TASK GOAL: Using the entries that follow, establish how many lines contain the word "επιδοτήσεων" and give only that figure.

(Items from a data source)
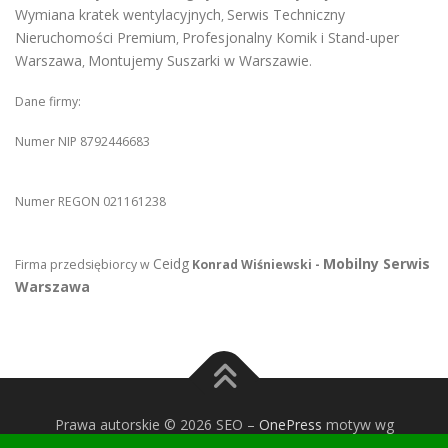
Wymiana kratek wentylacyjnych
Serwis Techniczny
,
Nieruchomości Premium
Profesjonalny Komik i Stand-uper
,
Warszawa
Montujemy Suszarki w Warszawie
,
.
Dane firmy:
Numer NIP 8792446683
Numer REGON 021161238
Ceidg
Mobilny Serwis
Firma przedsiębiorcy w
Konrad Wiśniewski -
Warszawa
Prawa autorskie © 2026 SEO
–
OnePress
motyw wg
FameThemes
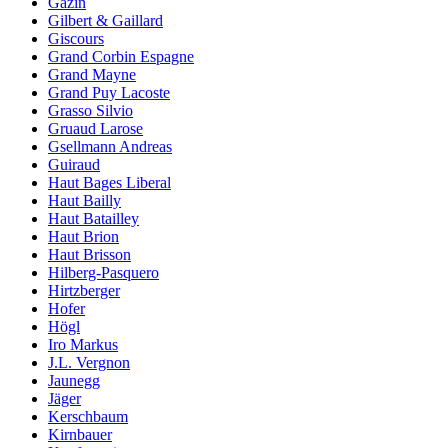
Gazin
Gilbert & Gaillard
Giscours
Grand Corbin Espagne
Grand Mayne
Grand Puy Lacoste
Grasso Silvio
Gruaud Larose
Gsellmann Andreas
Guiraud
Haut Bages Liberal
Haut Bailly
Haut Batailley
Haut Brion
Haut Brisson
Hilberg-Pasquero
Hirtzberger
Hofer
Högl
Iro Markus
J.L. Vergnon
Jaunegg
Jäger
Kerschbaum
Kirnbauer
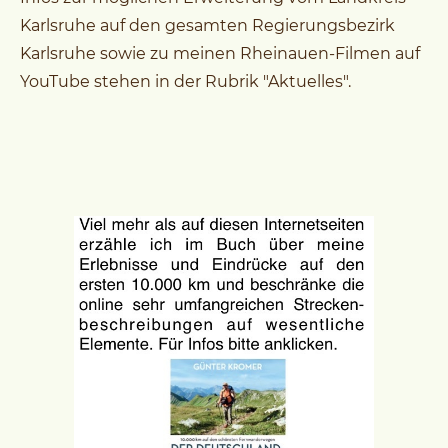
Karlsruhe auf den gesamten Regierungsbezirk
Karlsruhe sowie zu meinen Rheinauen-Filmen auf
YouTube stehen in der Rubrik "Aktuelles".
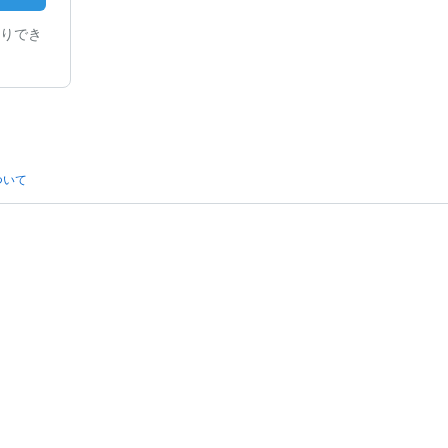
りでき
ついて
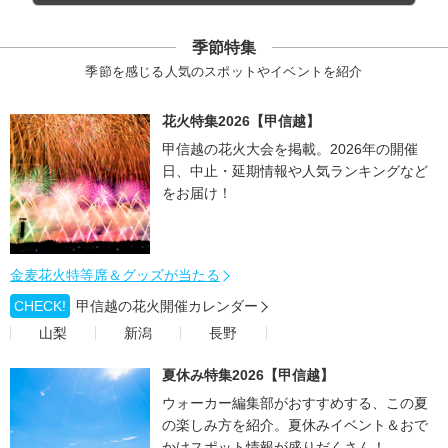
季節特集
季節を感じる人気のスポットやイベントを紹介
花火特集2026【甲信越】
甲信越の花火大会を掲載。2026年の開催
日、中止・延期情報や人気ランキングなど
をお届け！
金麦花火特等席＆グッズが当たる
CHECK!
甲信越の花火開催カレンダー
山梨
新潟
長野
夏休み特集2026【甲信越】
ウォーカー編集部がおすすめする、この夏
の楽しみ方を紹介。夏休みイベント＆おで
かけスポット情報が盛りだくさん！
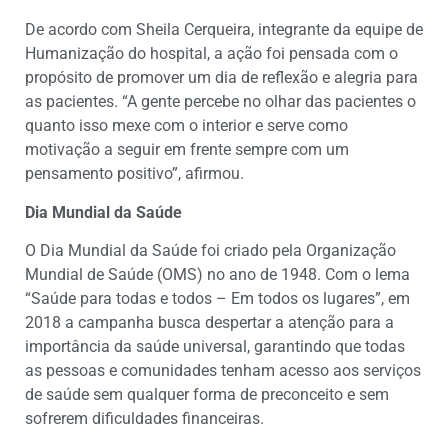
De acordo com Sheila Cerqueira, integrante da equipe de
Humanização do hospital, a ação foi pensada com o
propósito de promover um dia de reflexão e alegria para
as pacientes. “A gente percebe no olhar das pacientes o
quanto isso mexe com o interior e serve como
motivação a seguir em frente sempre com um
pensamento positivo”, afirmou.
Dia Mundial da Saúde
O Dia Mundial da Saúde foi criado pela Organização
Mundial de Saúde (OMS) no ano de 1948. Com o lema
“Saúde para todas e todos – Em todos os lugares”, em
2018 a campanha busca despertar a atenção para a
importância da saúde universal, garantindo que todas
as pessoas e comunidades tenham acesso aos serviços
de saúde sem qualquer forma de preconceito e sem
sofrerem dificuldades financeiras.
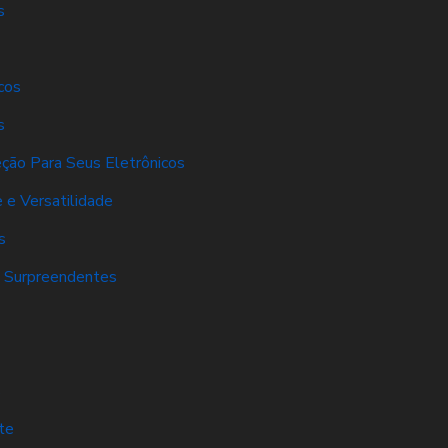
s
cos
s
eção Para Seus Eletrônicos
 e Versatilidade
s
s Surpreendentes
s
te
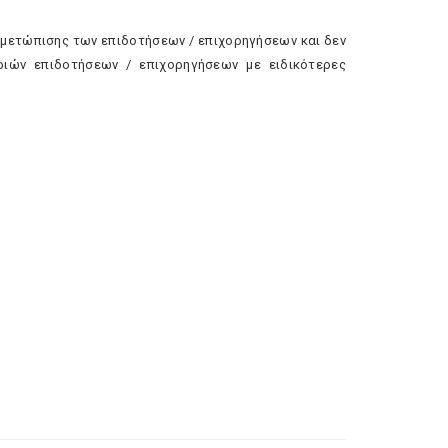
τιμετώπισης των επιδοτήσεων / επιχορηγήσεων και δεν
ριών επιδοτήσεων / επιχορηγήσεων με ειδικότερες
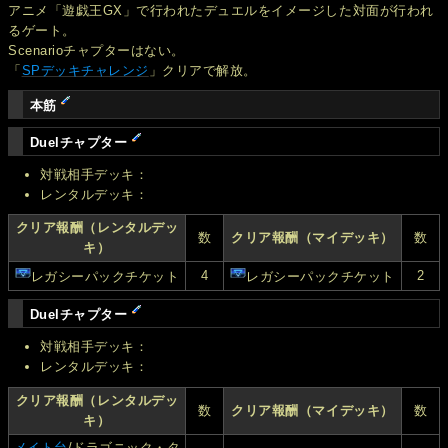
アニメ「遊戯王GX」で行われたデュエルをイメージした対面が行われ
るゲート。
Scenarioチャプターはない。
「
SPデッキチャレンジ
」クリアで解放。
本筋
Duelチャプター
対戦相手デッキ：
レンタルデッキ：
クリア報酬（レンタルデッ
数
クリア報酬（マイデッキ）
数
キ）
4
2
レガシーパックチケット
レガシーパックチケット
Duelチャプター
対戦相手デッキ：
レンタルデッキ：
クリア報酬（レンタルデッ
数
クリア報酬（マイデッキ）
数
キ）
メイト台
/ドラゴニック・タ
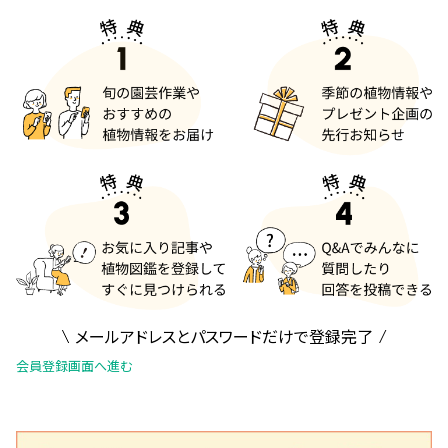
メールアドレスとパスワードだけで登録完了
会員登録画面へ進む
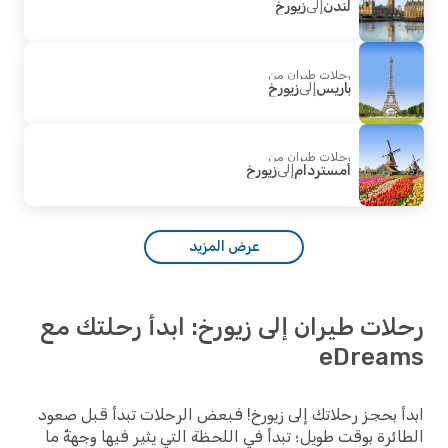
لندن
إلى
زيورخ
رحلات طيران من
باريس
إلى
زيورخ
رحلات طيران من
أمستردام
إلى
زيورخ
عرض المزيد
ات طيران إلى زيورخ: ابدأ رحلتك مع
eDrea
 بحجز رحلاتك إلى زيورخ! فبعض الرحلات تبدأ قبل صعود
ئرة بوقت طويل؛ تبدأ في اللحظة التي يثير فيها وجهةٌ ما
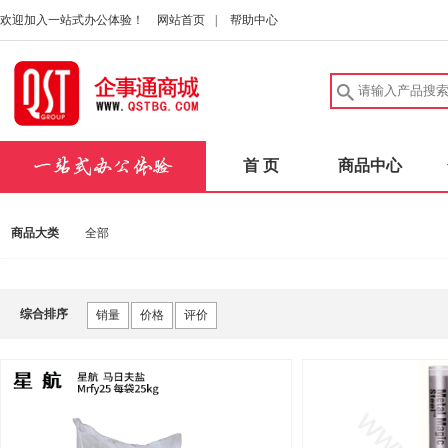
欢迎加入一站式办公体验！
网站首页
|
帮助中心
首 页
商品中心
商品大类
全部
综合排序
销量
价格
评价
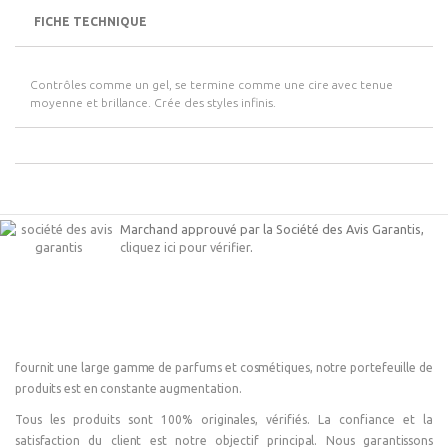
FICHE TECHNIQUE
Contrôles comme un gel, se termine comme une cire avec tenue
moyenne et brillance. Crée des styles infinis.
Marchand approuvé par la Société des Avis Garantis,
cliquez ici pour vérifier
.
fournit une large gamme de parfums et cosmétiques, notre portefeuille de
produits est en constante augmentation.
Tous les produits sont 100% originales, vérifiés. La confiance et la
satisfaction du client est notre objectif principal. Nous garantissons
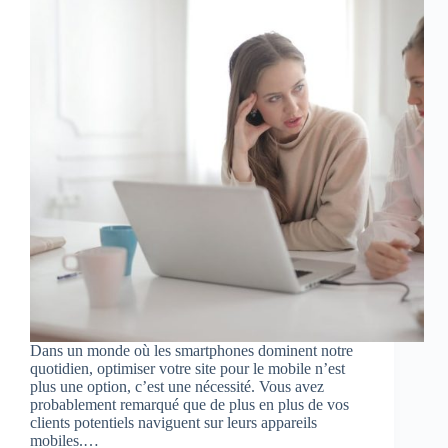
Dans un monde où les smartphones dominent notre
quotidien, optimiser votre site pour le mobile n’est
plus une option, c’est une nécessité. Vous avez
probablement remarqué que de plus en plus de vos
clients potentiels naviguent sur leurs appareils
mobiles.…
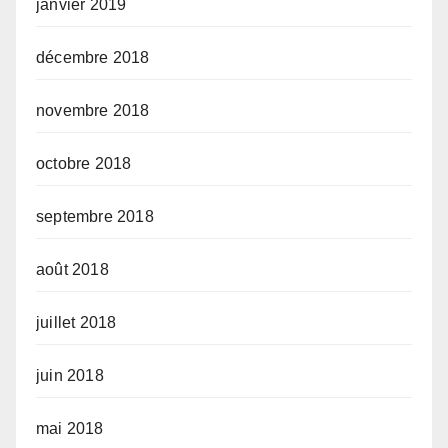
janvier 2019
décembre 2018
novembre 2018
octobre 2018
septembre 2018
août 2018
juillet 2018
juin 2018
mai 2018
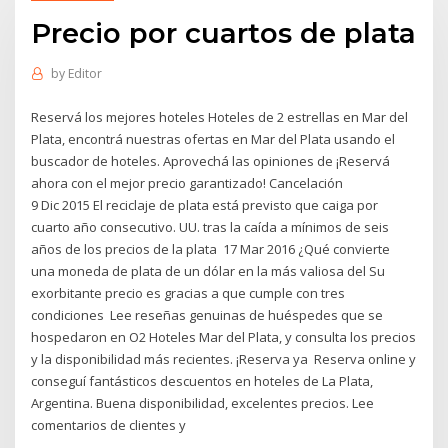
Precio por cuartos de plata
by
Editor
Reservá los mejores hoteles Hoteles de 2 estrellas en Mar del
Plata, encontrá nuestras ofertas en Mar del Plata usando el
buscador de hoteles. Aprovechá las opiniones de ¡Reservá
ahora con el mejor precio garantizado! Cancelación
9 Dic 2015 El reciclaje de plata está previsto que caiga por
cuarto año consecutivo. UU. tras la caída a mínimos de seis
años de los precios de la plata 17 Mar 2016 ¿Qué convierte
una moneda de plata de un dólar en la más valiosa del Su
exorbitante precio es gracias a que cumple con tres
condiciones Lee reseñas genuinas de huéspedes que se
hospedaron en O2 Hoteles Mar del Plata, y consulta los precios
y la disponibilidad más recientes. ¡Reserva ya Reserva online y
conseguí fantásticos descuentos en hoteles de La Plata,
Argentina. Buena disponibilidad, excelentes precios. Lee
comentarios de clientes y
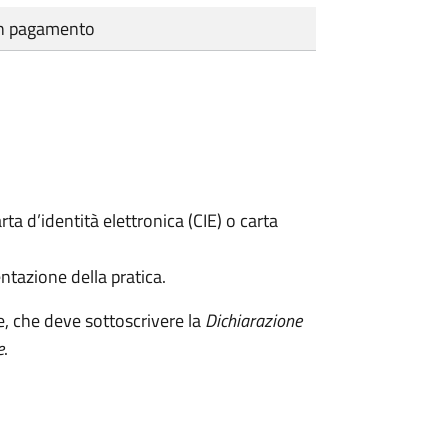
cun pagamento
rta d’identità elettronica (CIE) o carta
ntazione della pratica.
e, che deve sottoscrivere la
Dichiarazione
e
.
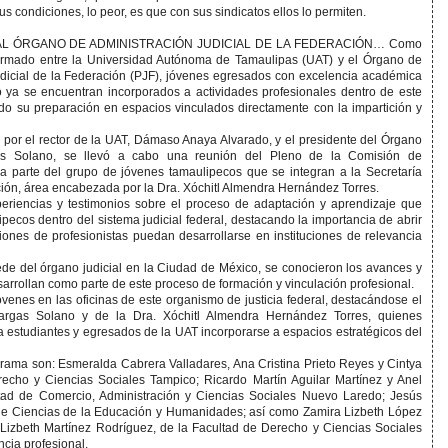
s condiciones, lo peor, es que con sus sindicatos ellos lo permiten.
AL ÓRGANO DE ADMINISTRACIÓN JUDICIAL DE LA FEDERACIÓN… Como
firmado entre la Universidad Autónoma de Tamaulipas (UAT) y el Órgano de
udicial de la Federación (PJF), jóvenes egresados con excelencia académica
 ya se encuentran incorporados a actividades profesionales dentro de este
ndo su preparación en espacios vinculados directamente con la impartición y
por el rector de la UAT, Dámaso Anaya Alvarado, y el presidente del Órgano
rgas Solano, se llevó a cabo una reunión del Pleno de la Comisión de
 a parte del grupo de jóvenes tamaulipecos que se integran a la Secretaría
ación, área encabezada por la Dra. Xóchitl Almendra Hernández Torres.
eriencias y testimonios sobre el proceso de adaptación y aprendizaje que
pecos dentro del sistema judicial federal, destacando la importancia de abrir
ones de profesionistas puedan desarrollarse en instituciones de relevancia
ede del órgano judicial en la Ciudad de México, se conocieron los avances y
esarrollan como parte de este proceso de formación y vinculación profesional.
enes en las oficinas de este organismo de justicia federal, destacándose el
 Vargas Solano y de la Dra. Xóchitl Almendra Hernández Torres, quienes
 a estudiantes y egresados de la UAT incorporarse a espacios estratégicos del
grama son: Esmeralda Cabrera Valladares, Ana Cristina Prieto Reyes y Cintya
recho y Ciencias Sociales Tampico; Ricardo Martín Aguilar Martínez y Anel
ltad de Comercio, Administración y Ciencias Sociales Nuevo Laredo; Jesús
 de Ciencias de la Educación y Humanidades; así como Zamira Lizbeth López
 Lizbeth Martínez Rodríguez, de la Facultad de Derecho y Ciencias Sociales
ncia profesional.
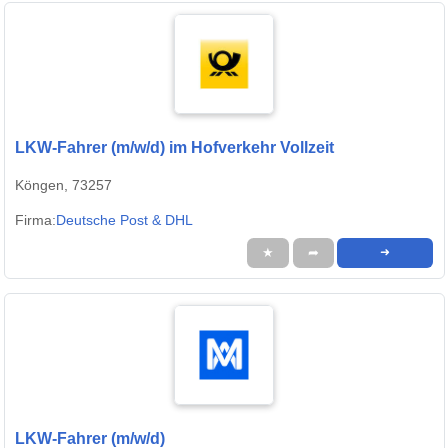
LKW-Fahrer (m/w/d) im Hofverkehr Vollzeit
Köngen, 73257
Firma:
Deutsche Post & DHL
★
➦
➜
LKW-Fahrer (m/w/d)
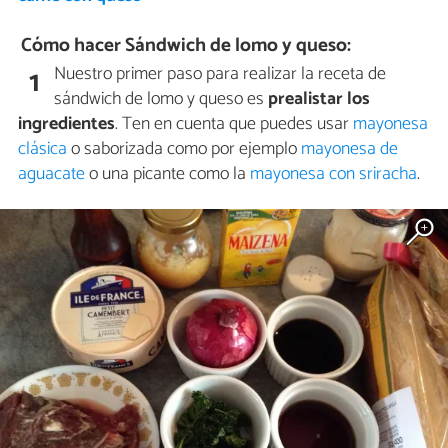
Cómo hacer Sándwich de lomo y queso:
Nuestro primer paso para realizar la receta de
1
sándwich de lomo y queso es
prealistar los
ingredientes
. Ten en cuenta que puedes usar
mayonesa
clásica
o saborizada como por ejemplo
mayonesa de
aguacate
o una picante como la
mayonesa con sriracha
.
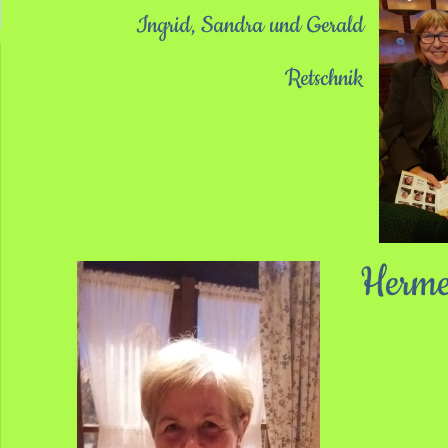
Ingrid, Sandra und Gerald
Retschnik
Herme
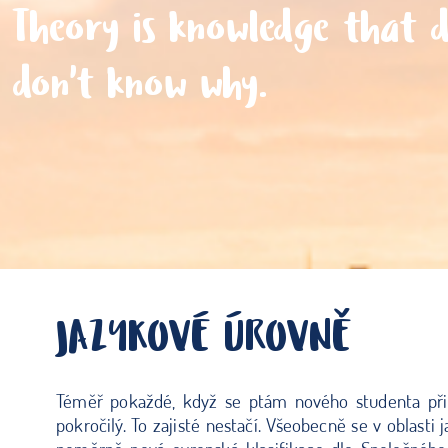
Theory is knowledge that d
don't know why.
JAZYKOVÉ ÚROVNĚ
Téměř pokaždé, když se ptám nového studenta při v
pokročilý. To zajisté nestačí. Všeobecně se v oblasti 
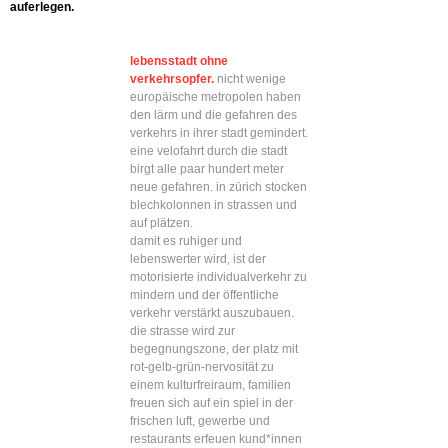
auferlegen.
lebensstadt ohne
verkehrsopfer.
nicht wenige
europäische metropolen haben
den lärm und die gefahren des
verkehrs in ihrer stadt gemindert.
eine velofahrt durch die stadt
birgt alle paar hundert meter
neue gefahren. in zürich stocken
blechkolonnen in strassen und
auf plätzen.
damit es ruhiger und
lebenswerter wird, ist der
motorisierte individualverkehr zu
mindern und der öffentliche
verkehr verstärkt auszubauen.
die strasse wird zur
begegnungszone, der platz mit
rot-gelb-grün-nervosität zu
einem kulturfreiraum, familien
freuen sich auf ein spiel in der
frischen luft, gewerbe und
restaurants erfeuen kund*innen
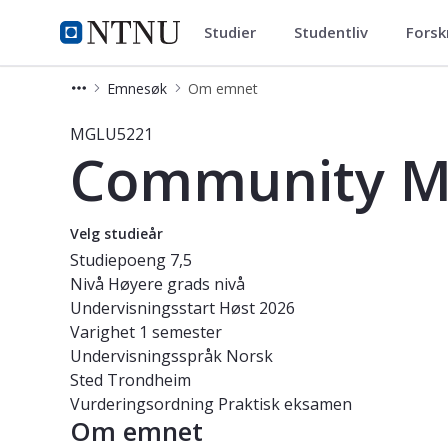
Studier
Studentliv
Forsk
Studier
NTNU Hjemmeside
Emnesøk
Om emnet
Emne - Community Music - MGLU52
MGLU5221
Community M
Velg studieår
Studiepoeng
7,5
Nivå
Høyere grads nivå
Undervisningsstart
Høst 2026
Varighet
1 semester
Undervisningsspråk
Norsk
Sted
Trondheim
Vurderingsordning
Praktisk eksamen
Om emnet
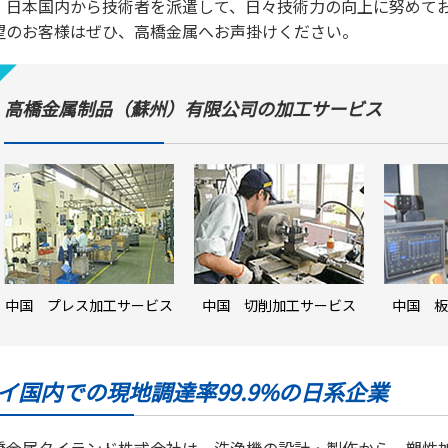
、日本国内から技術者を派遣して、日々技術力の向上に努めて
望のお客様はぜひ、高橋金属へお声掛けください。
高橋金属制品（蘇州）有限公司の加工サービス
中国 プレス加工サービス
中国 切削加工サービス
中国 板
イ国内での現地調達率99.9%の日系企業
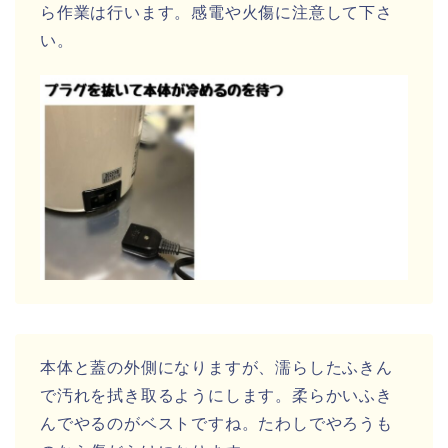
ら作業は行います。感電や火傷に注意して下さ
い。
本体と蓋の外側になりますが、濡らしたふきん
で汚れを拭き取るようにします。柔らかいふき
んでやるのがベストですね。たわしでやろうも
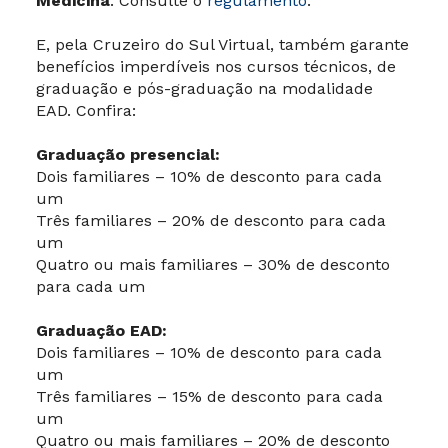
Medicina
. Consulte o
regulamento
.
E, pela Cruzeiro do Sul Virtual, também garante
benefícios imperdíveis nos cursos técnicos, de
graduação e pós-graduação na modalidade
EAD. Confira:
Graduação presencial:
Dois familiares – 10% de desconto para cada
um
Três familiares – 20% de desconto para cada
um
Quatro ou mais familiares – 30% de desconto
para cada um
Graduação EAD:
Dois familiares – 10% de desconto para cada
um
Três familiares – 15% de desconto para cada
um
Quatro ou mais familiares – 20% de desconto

TASK SOLUTION: 2